The listing below should be written out word for word, with its pictures removed.

Source material:
☆ ☆ ☆ ☆

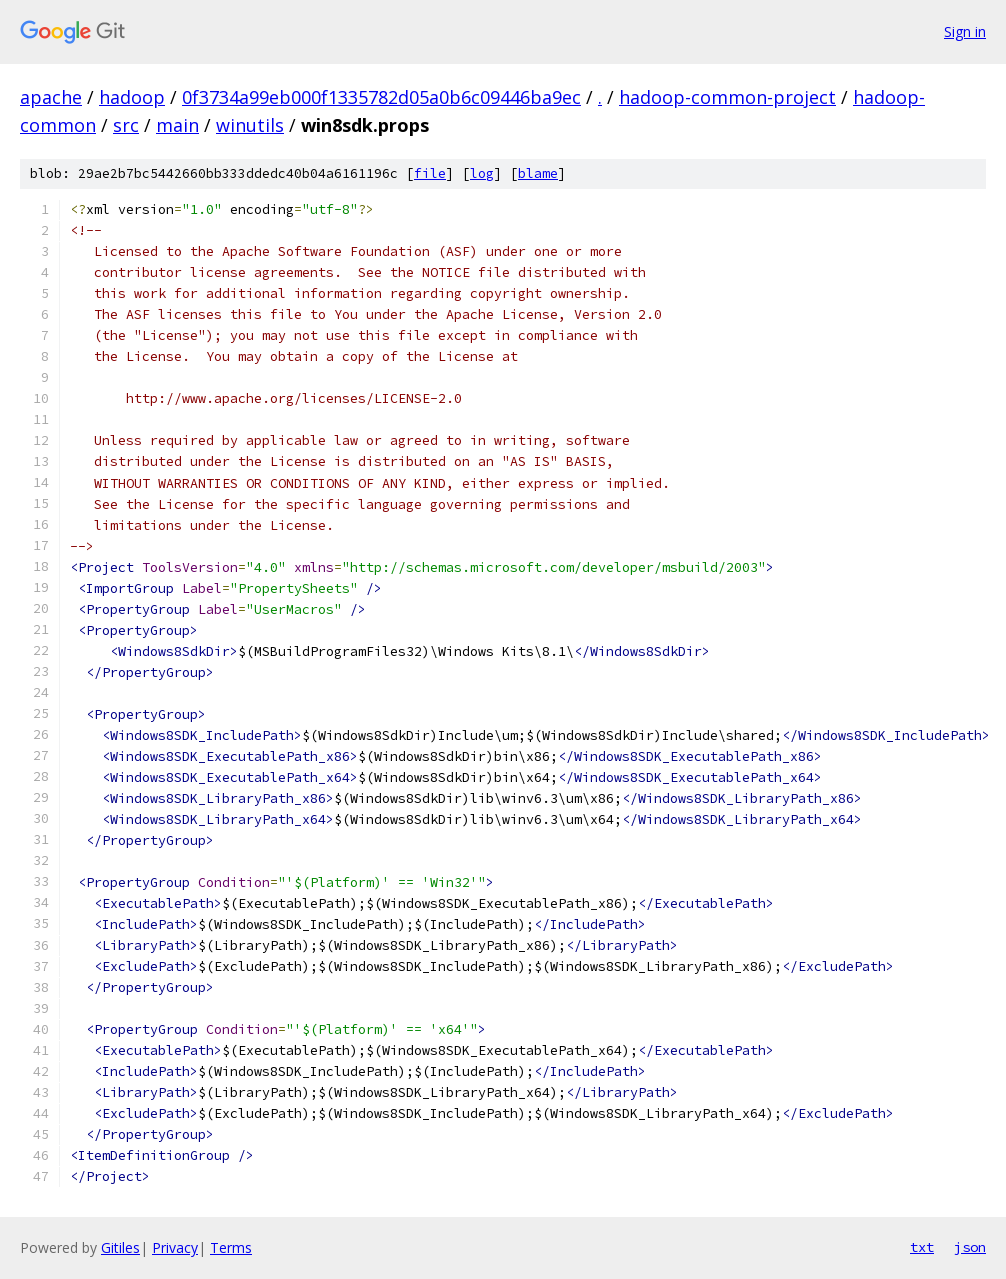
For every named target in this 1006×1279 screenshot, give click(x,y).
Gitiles (120, 1247)
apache (51, 97)
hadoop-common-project (727, 97)
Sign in (965, 31)
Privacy (175, 1247)
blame (538, 173)
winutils (250, 125)
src (126, 125)
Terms (231, 1247)
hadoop (132, 97)
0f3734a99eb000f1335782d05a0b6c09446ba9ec (381, 97)
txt (922, 1247)
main (177, 125)
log (482, 173)
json (970, 1247)
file (430, 173)
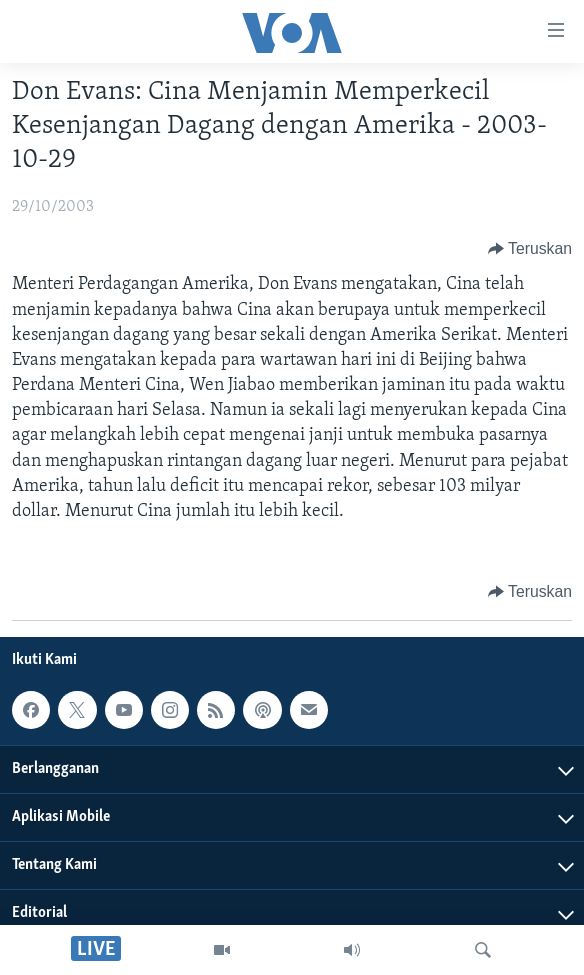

☆ ☆ ☆ ☆

Answer section:
For every named target in this 1006×1279 screenshot, give click(x,y).
Gitiles (120, 1247)
apache (51, 97)
hadoop-common-project (727, 97)
Sign in (965, 31)
Privacy (175, 1247)
blame (538, 173)
winutils (250, 125)
src (126, 125)
Terms (231, 1247)
hadoop (132, 97)
0f3734a99eb000f1335782d05a0b6c09446ba9ec (381, 97)
txt (922, 1247)
main (177, 125)
log (482, 173)
json (970, 1247)
file (430, 173)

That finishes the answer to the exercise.